Advanced Techniques for Optimizing Apache Iceberg Lakehouse Performance
Apache Iceberg is enjoying rapid adoption in the data lake ecosystem, as engineers discover the benefits of a data warehouse-like experience on their lakes.
In a recent webinar, hosted by Upsolver’s Jason Hall , we explored how you can optimize your Iceberg lakehouse to keep performance high and costs low.
Read on to discover Jason’s top tips for keeping your lakehouse running at full speed.
Objectives
1 - Explore the underlying components that make Iceberg work
2 - Discover considerations and techniques to improve Iceberg performance
3 - Learn where Upsolver fits into the Iceberg Lakehouse architecture.
1. What is a Lakehouse?
Fundamentally, a lakehouse extends the concept of a data lake to provide metadata management and a more warehouse-like experience on data.

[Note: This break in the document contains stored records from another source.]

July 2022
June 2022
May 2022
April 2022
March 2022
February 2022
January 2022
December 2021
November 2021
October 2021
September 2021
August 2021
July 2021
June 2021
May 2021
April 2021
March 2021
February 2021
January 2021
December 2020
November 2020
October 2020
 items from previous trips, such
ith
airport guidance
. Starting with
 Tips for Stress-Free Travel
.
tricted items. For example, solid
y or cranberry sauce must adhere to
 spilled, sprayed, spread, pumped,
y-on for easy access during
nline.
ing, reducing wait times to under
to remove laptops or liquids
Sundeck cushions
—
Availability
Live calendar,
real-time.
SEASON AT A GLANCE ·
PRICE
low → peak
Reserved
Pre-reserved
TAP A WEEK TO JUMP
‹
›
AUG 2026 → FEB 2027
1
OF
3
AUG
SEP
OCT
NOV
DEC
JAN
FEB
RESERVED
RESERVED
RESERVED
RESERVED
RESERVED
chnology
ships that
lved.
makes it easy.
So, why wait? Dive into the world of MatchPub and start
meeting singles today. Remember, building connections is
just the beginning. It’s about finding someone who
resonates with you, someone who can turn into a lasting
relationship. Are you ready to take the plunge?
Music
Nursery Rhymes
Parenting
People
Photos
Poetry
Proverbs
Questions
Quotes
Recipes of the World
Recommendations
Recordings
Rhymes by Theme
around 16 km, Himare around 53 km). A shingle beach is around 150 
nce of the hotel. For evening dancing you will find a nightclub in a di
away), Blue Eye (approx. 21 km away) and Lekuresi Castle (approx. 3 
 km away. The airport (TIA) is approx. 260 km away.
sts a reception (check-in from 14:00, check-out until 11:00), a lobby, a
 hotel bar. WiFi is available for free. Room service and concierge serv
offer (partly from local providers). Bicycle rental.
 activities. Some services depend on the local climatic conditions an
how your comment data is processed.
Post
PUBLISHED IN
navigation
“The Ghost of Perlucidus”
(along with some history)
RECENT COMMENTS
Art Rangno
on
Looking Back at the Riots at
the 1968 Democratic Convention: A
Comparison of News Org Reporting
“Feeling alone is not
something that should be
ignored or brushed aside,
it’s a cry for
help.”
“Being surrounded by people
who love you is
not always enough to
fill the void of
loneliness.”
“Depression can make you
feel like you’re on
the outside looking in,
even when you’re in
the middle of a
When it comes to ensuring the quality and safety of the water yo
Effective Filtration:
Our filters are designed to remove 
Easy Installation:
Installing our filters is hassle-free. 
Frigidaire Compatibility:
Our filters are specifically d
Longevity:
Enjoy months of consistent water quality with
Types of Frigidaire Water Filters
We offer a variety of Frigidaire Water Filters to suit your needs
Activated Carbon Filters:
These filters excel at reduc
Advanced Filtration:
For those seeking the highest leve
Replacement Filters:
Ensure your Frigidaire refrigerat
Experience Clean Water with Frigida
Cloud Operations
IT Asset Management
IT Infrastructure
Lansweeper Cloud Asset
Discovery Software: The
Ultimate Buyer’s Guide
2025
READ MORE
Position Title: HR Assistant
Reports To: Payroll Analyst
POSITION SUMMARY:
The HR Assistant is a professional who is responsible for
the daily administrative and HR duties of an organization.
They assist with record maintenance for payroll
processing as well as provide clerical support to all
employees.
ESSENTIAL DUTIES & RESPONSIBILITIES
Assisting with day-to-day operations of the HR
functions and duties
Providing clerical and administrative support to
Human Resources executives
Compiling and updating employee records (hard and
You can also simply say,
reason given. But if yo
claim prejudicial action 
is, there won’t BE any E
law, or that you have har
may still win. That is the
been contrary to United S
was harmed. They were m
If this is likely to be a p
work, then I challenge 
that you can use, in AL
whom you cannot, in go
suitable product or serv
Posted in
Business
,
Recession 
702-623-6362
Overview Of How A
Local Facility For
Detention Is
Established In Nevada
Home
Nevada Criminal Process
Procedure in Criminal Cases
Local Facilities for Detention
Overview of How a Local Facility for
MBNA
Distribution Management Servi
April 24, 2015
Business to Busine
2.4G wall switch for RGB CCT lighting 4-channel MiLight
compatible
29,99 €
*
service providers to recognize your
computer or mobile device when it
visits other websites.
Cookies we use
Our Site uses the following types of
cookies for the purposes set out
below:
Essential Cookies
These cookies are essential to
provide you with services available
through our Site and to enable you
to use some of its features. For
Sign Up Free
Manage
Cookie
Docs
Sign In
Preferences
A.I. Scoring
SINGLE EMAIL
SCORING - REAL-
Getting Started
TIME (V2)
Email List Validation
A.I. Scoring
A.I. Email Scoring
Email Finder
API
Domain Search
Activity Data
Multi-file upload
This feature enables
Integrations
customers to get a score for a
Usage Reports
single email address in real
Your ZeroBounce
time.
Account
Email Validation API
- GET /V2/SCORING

If you think of your data lake, it’s just a bucket of files with no real organization to them, a lakehouse adds the organization and metadata schema management that’s missing, along with access control, and transactional support.
Until the rise of the open table format introduced with lakehouse architecture, many of the common features you’re no doubt familiar with from the database or warehouse worlds, have been cumbersome to manage on data lakes.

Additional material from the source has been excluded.